Diesmal eröffneten die Moroni aus größerer Entfernung das Feuer; zu weit entfernt, um ihr Ziel wirklich zu vernichten, wenn sie es trafen - aber nahe genug, um es zu beschädigen oder seine Ortungsgeräte für Augenblicke zu blenden.
Charity fand gerade noch Zeit, sich an dem nächstbesten Halt festzuklammern, als Kyle den Gleiter herumwarf und ihn so dicht über dem Boden dahinjagen ließ, daß er eine turmhohe Staubwolke hinter sich herzog und in seinem Sog Grasbüschel, Büsche und sogar kleinere Bäume entwurzelte. Die verwüstete Landschaft vor dem Fenster verwandelte sich in ein irrsinniges Durcheinander aus Farben und Formen, und die Maschinen unter ihren Füßen heulten so schrill, als würden sie jeden Moment explodieren.
Dieses tödliche Katz- und Mausspiel ging nun schon seit einer halben Stunde, und Kyle holte das Letzte aus den Maschinen heraus. Aber sie hatten gar keine andere Wahl. Das Jagdgeschwader, das die Moroni auf sie angesetzt hatten, hatte ganz eindeutig nicht den Befehl, sie lebend einzufangen. Das scheibenförmige Kampfschiff dort draußen war das dritte, auf das sie während der letzten halben Stunde gestoßen waren - und es hatte wie seine beiden Vorgänger das Feuer eröffnet, kaum daß es auf Schußweite herangekommen war. Daß sie überhaupt noch am Leben waren, verdankten sie einzig und allein Kyles übermenschlich schnellen Reaktionen. Aber irgendwann würden auch seine scheinbar unerschöpflichen Kraftreserven verbraucht sein, irgendwann würde er einen winzigen Fehler begehen, oder sie würden einfach in eine Situation geraten, die tatsächlich ausweglos war.
Das Schiff dort draußen war nicht nur wesentlich größer als die beiden Gleiter, auf die sie zuvor gestoßen waren; auch seine Bewaffnung war der ihres eigenen Schiffes so hoffnungslos überlegen, daß Kyles Versuch, es wie seine beiden Vorgänger schlichtweg anzugreifen und zu zerstören, fast in einem Fiasko geendet hätte.
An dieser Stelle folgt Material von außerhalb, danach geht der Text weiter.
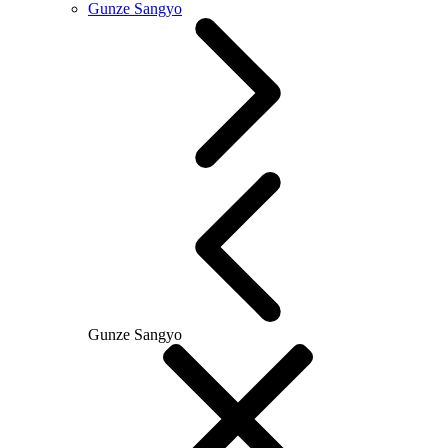
Gunze Sangyo
Gunze Sangyo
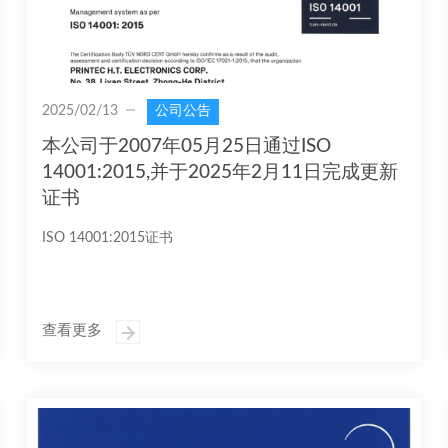
2025/02/13
公司公告
本公司于2007年05月25日通过ISO
14001:2015,并于2025年2月11日完成更新
证书
ISO 14001:2015证书
查看更多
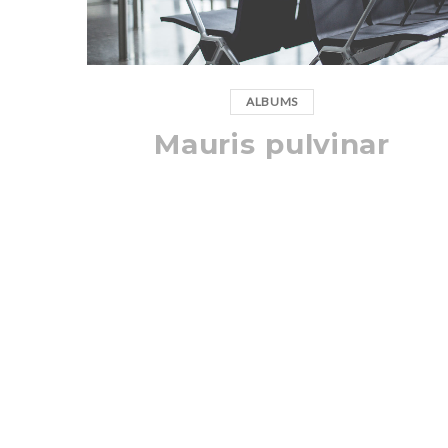
ALBUMS
Mauris pulvinar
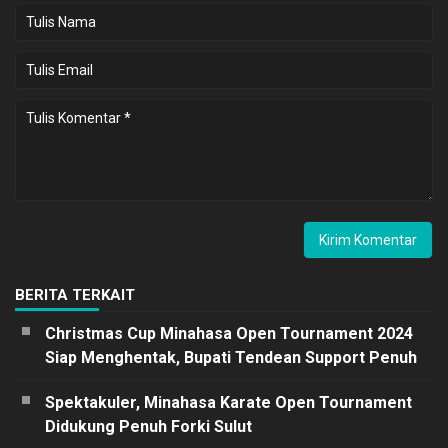
BERITA TERKAIT
Christmas Cup Minahasa Open Tournament 2024
Siap Menghentak, Bupati Tendean Support Penuh
Spektakuler, Minahasa Karate Open Tournament
Didukung Penuh Forki Sulut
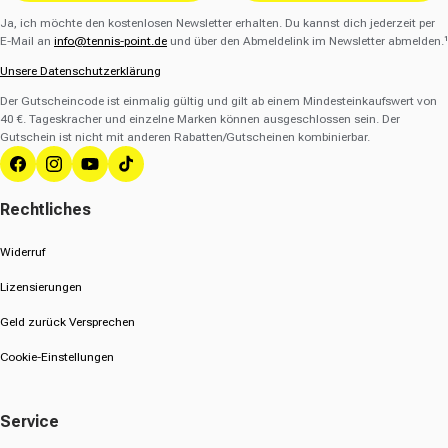
Ja, ich möchte den kostenlosen Newsletter erhalten. Du kannst dich jederzeit per
E-Mail an
info@tennis-point.de
und über den Abmeldelink im Newsletter abmelden.¹
Unsere Datenschutzerklärung
Der Gutscheincode ist einmalig gültig und gilt ab einem Mindesteinkaufswert von
40 €. Tageskracher und einzelne Marken können ausgeschlossen sein. Der
Gutschein ist nicht mit anderen Rabatten/Gutscheinen kombinierbar.
Facebook
Instagram
YouTube
TikTok
Rechtliches
Widerruf
Lizensierungen
Geld zurück Versprechen
Cookie-Einstellungen
Service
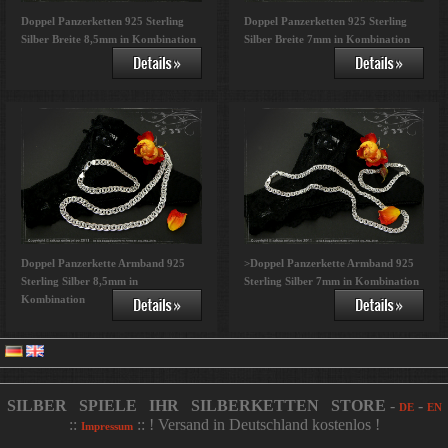
Doppel Panzerketten 925 Sterling
Doppel Panzerketten 925 Sterling
Silber Breite 8,5mm in Kombination
Silber Breite 7mm in Kombination
Doppel Panzerkette Armband 925
>Doppel Panzerkette Armband 925
Sterling Silber 8,5mm in
Sterling Silber 7mm in Kombination
Kombination
SILBER SPIELE IHR SILBERKETTEN STORE
-
-
DE
EN
::
:: ! Versand in Deutschland kostenlos !
Impressum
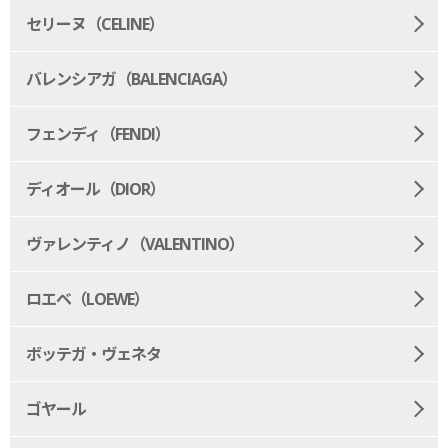
セリーヌ（CELINE）
バレンシアガ（BALENCIAGA）
フェンディ（FENDI）
ディオール（DIOR）
ヴァレンティノ（VALENTINO）
ロエベ（LOEWE）
ボッテガ・ヴェネタ
ゴヤール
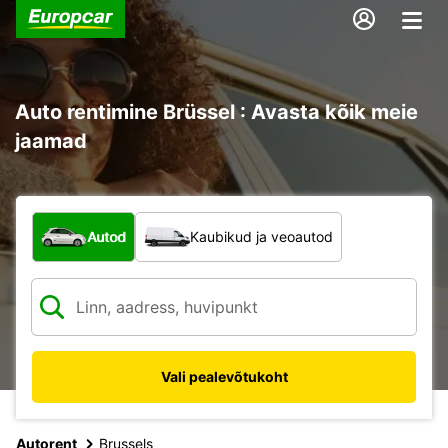
Auto rentimine Brüssel : Avasta kõik meie
jaamad
Mis tüüpi sõiduk?
Autod
Kaubikud ja veoautod
Vali pealevõtukoht
Autorent
Brussels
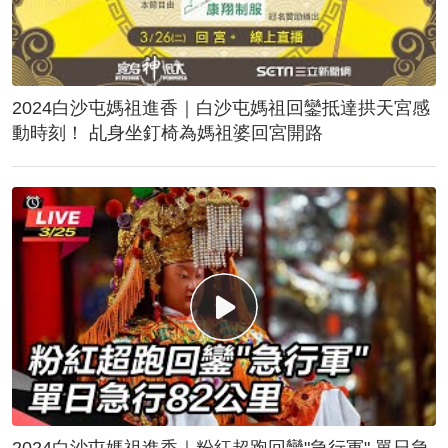
2024白沙屯媽祖進香｜白沙屯媽祖回鑾抵達拱天宮感
動時刻！ 乩身坐釘椅為媽祖婆回宮開路
2024白沙屯媽祖進香｜粉紅超跑回鑾"急行軍" 單日急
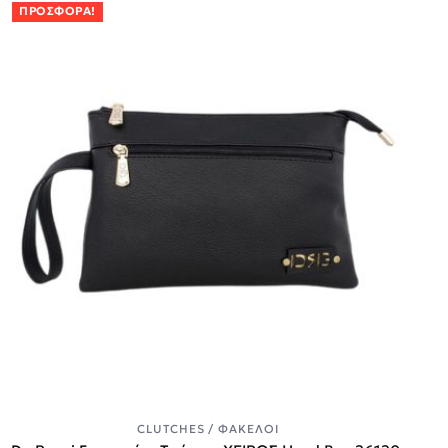
ΠΡΟΣΦΟΡΆ!
CLUTCHES / ΦΆΚΕΛΟΙ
Charity wußte nicht, wie schwer ihr Gleiter beschädigt war, aber sie hatte das dumpfe Krachen gehört, mit dem die Lasersalve in den Rumpf des Fahrzeugs einschlug. Und seither hatte sich das Flackern roter, hektischer Warnleuchten auf dem asymmetrisch geformten Pult vor Kyle verstärkt, aber nach wie vor jagte Kyle den Gleiter im Tiefflug über das verheerte Land.
»Achtung!« brüllte Kyle. »Er kommt zurück!«
Wieder kippte die verschwommene Landschaft vor der Kanzel zur Seite, als Kyle das Schiff in einer Folge irrsinnig schneller Saltos aus der Schußbahn der grellen Lasersalven zu bringen versuchte. Die Maschinen unter ihren Füßen kreischten, und Charity glaubte abermals, das furchtbare Geräusch zerreißenden Metalls zu hören. Dann erschien plötzlich die gewaltige Silberscheibe des Verfolgers direkt vor dem Fenster, nah, entsetzlich nah, und Charity begriff voller Entsetzen, daß Kyle das Fahrzeug auf einen direkten Kollisionskurs gebracht hatte!
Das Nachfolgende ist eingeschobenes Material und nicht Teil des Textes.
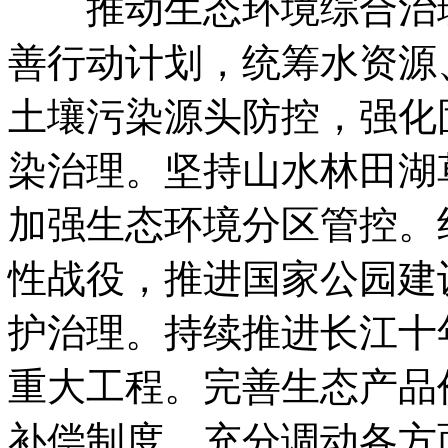
推动生态环境综合治理
善行动计划，统筹水资源
土壤污染源头防控，强化
染治理。坚持山水林田湖
加强生态环境分区管控。
性战役，推进国家公园建
护治理。持续推进长江十
重大工程。完善生态产品
补偿制度，充分调动各方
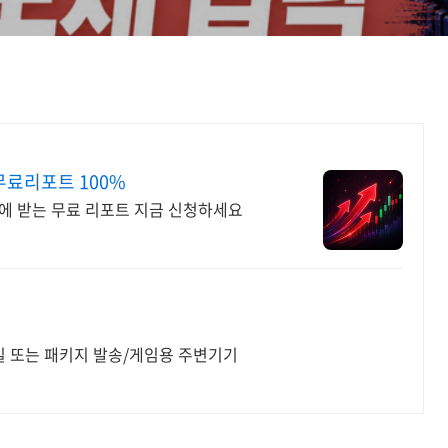
무료리포트 100%
만에 받는 무료 리포트 지금 신청하세요
일 또는 패키지 발송/게임용 주변기기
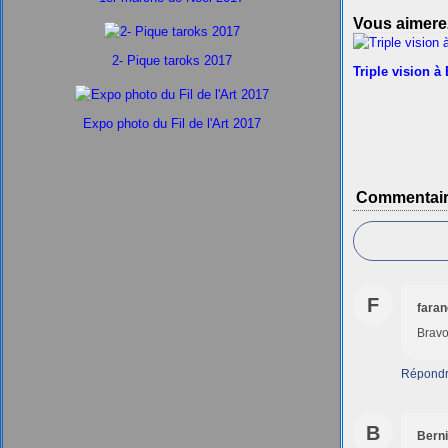
Vous aimerez
2- Pique taroks 2017
Triple vision à
Expo photo du Fil de l'Art 2017
Commentai
F
faran
Bravo
Répond
B
Bern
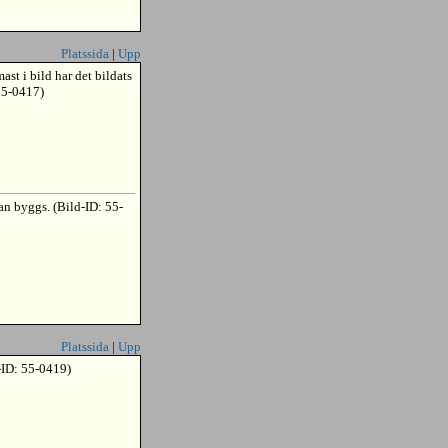
Platssida
|
Upp
st i bild har det bildats
55-0417)
n byggs. (Bild-ID: 55-
Platssida
|
Upp
-ID: 55-0419)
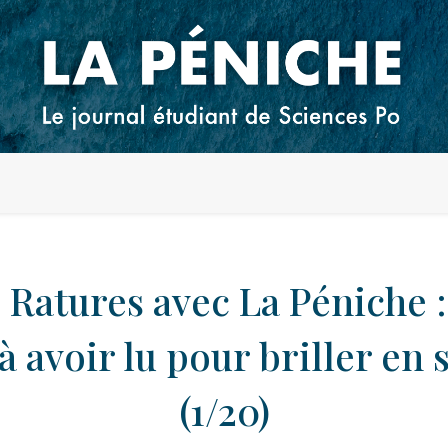
s Ratures avec La Péniche :
 à avoir lu pour briller en 
(1/20)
»Um Himmels willen!« schrie sie. »Was hast du vor?«
Wenn Kyle ihre Worte überhaupt hörte, so ignorierte er sie. Seine Finger schoben einen sonderbar geformten Schalter auf dem Pult bis zum Anschlag nach vorn, und sie spürte, wie der Gleiter noch einmal beschleunigte und mit einem Ruck seine Geschwindigkeit annähernd verdoppelte. Die riesige Scheibe des Kampfschiffes schien sie anzuspringen wie ein stählerner Mond, der jäh vom Himmel stürzte, dann schloß sie geblendet die Augen, als Kyle sämtliche Laserkanonen des Gleiters auf einmal abfeuerte und das Fahrzeug gleichzeitig in einer schier unmöglichen Bewegung zur Seite riß.
Der Rumpf des anderen Schiffes huschte so dicht vor dem Fenster vorbei, daß Charity glaubte, nur noch den Arm ausstrecken zu müssen, um ihn zu berühren. Und fast im gleichen Bruchteil einer Sekunde flutete eine Woge unerträglich grellen, weißen Lichtes in die Kanzel.
Sie schrie auf, schlug geblendet die Hand vor die Augen und drehte den Kopf zur Seite, und auch Net, die sich in den Sitz neben ihr gekauert hatte, stöhnte unterdrückt. Ein gewaltiges Krachen und Dröhnen ließ das Schiff erbeben, und wieder löschte eine grellweiße Lichtflut das Grau der heraufziehenden Dämmerung aus.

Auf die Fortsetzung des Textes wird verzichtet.